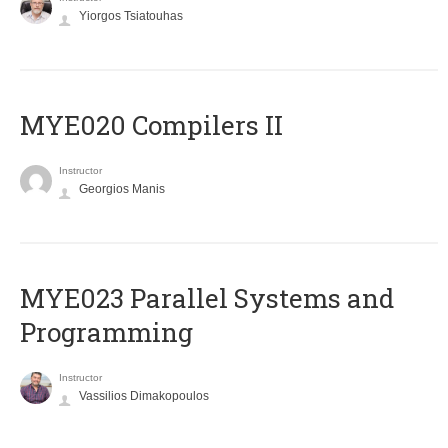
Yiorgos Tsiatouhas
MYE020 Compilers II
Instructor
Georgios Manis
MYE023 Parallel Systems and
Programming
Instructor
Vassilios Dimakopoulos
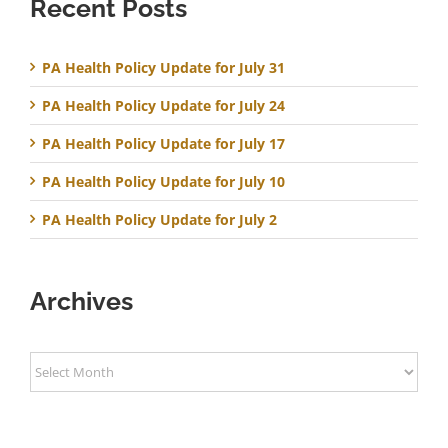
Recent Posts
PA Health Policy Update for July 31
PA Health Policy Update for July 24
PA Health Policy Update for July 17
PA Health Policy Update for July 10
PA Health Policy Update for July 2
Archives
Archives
★ ★ ★ ★
**Problem details**
The data is to be printed again exactly, but without its pictures.

**Written response**
Yiorgos Tsiatouhas
MYE020 Compilers II
Instructor
Georgios Manis
MYE023 Parallel Systems and
Programming
Instructor
Vassilios Dimakopoulos
Recent Posts
PA Health Policy Update for July 31
PA Health Policy Update for July 24
PA Health Policy Update for July 17
PA Health Policy Update for July 10
PA Health Policy Update for July 2
Archives
Archives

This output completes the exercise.